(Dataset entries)
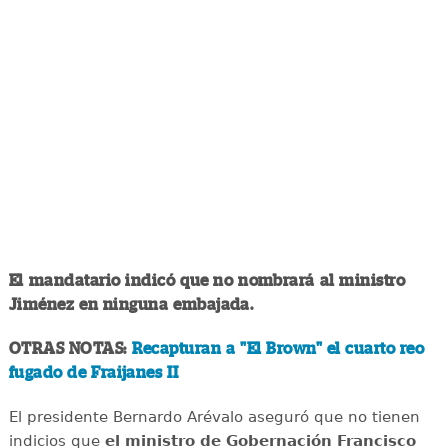
El mandatario indicó que no nombrará al ministro
Jiménez en ninguna embajada.
OTRAS NOTAS:
Recapturan a "El Brown" el cuarto reo
fugado de Fraijanes II
El presidente Bernardo Arévalo aseguró que no tienen
indicios que
el ministro de Gobernación Francisco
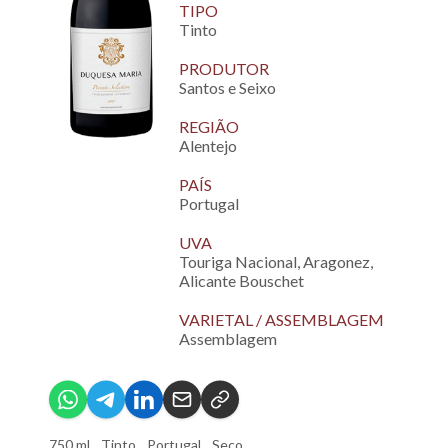
TIPO
Tinto
PRODUTOR
Santos e Seixo
REGIÃO
Alentejo
PAÍS
Portugal
UVA
Touriga Nacional, Aragonez,
Alicante Bouschet
VARIETAL / ASSEMBLAGEM
Assemblagem
750 ml
Tinto
Portugal
Seco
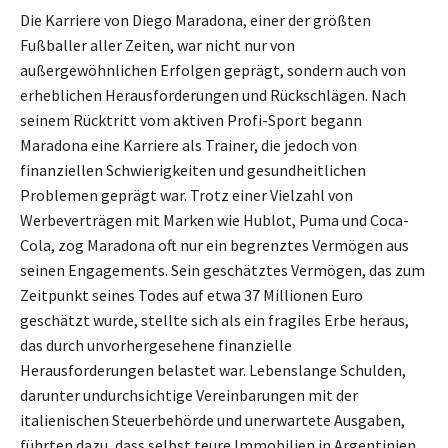
Die Karriere von Diego Maradona, einer der größten
Fußballer aller Zeiten, war nicht nur von
außergewöhnlichen Erfolgen geprägt, sondern auch von
erheblichen Herausforderungen und Rückschlägen. Nach
seinem Rücktritt vom aktiven Profi-Sport begann
Maradona eine Karriere als Trainer, die jedoch von
finanziellen Schwierigkeiten und gesundheitlichen
Problemen geprägt war. Trotz einer Vielzahl von
Werbeverträgen mit Marken wie Hublot, Puma und Coca-
Cola, zog Maradona oft nur ein begrenztes Vermögen aus
seinen Engagements. Sein geschätztes Vermögen, das zum
Zeitpunkt seines Todes auf etwa 37 Millionen Euro
geschätzt wurde, stellte sich als ein fragiles Erbe heraus,
das durch unvorhergesehene finanzielle
Herausforderungen belastet war. Lebenslange Schulden,
darunter undurchsichtige Vereinbarungen mit der
italienischen Steuerbehörde und unerwartete Ausgaben,
führten dazu, dass selbst teure Immobilien in Argentinien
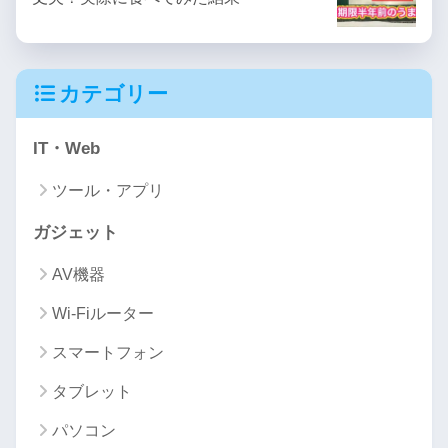
カテゴリー
IT・Web
ツール・アプリ
ガジェット
AV機器
Wi-Fiルーター
スマートフォン
タブレット
パソコン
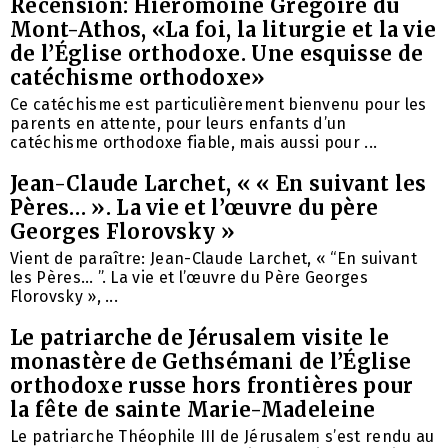
Recension: Hiéromoine Grégoire du
Mont-Athos, «La foi, la liturgie et la vie
de l’Église orthodoxe. Une esquisse de
catéchisme orthodoxe»
Ce catéchisme est particulièrement bienvenu pour les
parents en attente, pour leurs enfants d’un
catéchisme orthodoxe fiable, mais aussi pour ...
Jean-Claude Larchet, « « En suivant les
Pères… ». La vie et l’œuvre du père
Georges Florovsky »
Vient de paraître: Jean-Claude Larchet, « “En suivant
les Pères… ”. La vie et l’œuvre du Père Georges
Florovsky », ...
Le patriarche de Jérusalem visite le
monastère de Gethsémani de l’Église
orthodoxe russe hors frontières pour
la fête de sainte Marie-Madeleine
Le patriarche Théophile III de Jérusalem s’est rendu au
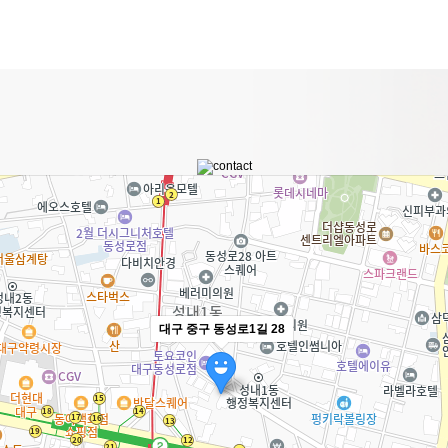
대구 중구 동성로1길 28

### Exercise brief
Determine how many lines of the entries hold "geprägt", and reply with that number only.

### Output for this task
2